Task statement
For the data below, please report each line where the word "Políticas" is found.

Saved entries
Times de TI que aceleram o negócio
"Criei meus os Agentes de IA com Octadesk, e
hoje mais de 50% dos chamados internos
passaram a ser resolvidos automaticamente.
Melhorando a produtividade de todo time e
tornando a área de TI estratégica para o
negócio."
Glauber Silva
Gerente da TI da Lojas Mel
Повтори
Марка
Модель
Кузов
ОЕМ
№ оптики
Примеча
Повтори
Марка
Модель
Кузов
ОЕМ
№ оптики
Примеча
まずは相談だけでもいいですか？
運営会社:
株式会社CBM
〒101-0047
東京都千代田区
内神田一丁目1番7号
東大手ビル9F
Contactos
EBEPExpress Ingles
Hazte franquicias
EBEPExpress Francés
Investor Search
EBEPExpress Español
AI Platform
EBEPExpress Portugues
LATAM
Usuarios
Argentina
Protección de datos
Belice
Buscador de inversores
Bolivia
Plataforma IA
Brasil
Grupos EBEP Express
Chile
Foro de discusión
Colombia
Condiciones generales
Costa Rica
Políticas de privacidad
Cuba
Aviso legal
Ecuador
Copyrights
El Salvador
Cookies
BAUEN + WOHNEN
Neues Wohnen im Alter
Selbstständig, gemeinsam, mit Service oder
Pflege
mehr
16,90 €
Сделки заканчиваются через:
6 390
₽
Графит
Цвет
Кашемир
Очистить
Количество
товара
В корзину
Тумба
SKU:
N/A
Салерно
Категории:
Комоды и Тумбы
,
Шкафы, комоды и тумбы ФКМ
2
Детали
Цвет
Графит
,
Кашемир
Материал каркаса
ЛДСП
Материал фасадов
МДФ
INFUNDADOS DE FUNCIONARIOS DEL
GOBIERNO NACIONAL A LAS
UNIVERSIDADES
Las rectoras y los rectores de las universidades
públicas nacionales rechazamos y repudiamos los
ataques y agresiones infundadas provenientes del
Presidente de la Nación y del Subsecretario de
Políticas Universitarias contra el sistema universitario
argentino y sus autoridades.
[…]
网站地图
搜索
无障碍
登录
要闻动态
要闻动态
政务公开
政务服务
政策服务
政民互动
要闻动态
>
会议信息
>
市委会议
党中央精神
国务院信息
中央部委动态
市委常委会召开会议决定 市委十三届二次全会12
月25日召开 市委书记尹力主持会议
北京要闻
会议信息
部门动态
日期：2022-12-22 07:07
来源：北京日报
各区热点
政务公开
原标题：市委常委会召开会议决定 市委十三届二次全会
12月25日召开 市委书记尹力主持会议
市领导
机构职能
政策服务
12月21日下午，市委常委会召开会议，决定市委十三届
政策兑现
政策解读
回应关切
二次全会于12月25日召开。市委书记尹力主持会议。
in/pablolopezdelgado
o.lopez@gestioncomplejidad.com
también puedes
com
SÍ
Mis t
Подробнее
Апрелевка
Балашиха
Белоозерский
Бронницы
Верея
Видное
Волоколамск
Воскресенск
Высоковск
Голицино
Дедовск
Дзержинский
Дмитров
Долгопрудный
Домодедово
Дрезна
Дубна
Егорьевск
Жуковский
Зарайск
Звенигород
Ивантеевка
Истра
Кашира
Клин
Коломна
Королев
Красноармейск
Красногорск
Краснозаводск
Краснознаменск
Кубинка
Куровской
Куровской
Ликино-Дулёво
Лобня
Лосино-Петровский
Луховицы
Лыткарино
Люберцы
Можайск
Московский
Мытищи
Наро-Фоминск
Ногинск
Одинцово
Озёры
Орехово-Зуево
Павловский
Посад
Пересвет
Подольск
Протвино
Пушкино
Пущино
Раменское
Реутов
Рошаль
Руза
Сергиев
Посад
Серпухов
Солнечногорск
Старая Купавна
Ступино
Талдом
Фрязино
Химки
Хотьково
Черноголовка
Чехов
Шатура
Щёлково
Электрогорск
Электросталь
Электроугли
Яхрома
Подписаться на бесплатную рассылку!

Solution below
Políticas de privacidad
Políticas Universitarias contra el sistema universitario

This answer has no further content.